No es por echarle agua al vino pero, si países relativamente ricos y prósperos como los de la Unión Europea han actuado de manera tan torpe con la mayor crisis humanitaria vivida en este continente después de la Segunda Guerra Mundial, no me imagino qué puede esperarse de países pobres y envueltos en conflictos bélicos o sociales o de ambos tipos como el Líbano, que acoge a más refugiados que toda la Europa comunitaria. A la ONU se le presume la buena voluntad convocando esta cumbre pero poco más: su capacidad ejecutiva es nula como ponen de manifiesto los innumerables incumplimientos de sus resoluciones.
En una cuestión como la de los 65 millones de seres humanos desplazados de sus hogares por la guerra o el hambre, sólo los gobiernos, trabajando de forma coordinada, tienen posibilidades reales de afrontar el drama con alguna garantía de éxito. Primero y ante todo, erradicando las causas que obligan a decenas de miles de personas a dejarlo todo tras de sí cada día, ya no solo para buscar una vida mejor sino para poner a salvo la única que tienen. La guerra o el hambre no son castigos caídos del cielo cual plagas bíblicas, tienen causas históricas, económicas y políticas perfectamente identificables que, mientras no se extirpen, harán inútil cualquier esfuerzo para resolver el problemas por bien intencionado que sea.

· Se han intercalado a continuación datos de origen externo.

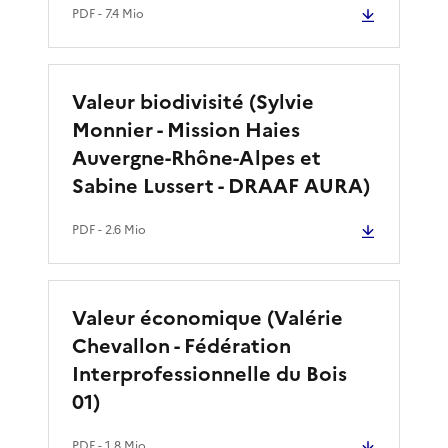
PDF
- 7.4 Mio
Valeur biodivisité (Sylvie
Monnier - Mission Haies
Auvergne-Rhône-Alpes et
Sabine Lussert - DRAAF AURA)
PDF
- 2.6 Mio
Valeur économique (Valérie
Chevallon - Fédération
Interprofessionnelle du Bois
01)
PDF
- 1.8 Mio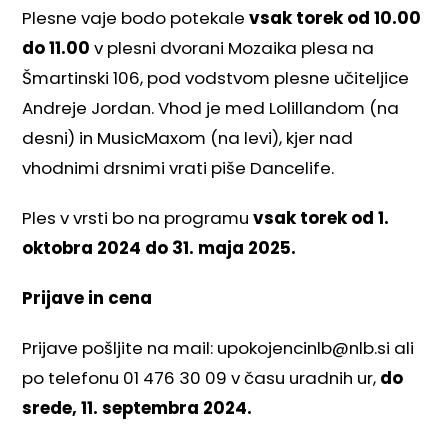
Plesne vaje bodo potekale
vsak torek od 10.00
do 11.00
v plesni dvorani Mozaika plesa na
Šmartinski 106, pod vodstvom plesne učiteljice
Andreje Jordan. Vhod je med Lolillandom (na
desni) in MusicMaxom (na levi), kjer nad
vhodnimi drsnimi vrati piše Dancelife.
Ples v vrsti bo na programu
vsak torek od 1.
oktobra 2024 do 31. maja 2025.
Prijave in cena
Prijave pošljite na mail: upokojencinlb@nlb.si ali
po telefonu 01 476 30 09 v času uradnih ur,
do
srede, 11. septembra 2024.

En realidad, el drama global de los refugiados es la respuesta lógica y casi previsible de una parte del mundo explotada y esquilmada por la otra parte. Y esa otra parte, la que debería desvelarse buscando cómo resolver la situación generada por su codicia, es la que opta en cambio por parapetarse tras muros y vallas, fomentar la xenofobia y el racismo y enviar policías a las fronteras como si fuera posible ponerle puertas al campo. Gestionar los flujos migratorios y de refugiados que huyen de la guerra o que buscan una vida mejor y hacerlo respetando sus inalienables derechos humanos requiere mucho más que una cumbre de veinte y cuatro horas en la ONU llena de buenas intenciones y promesas vacías de contenido.

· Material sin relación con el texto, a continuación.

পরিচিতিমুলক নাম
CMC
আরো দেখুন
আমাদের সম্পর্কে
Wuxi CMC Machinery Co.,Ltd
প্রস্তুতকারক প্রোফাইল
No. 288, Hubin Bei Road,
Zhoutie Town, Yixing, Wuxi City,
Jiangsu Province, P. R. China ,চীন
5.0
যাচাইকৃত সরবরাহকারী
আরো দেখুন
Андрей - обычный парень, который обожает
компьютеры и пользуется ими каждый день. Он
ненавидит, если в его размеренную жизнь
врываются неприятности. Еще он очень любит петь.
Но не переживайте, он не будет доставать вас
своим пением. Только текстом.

Requiere, por ejemplo, un gran acuerdo global de carácter vinculante similar a los que se han firmado en las cumbres mundiales sobre el clima, mejorables sin duda pero que, el menos, obligan a quienes lo suscriben. Sus objetivos deberían ser actuar contra las causas que provocan el éxodo humano masivo que se vive en determinadas regiones del mundo y ordenar y encauzar de manera legal y generosa un problema humanitario que en mayor o menor medida afecta a casi todo el planeta. Por desgracia, no es difícil adelantar que esta cumbre de la ONU no pasará de ser poco más que un gran lavadero de conciencias y una gran oportunidad perdida para que quienes tienen la posibilidad de mejorar las condiciones de vida de millones de personas, dejen de refugiarse en las palabras y pasen por fin a los hechos.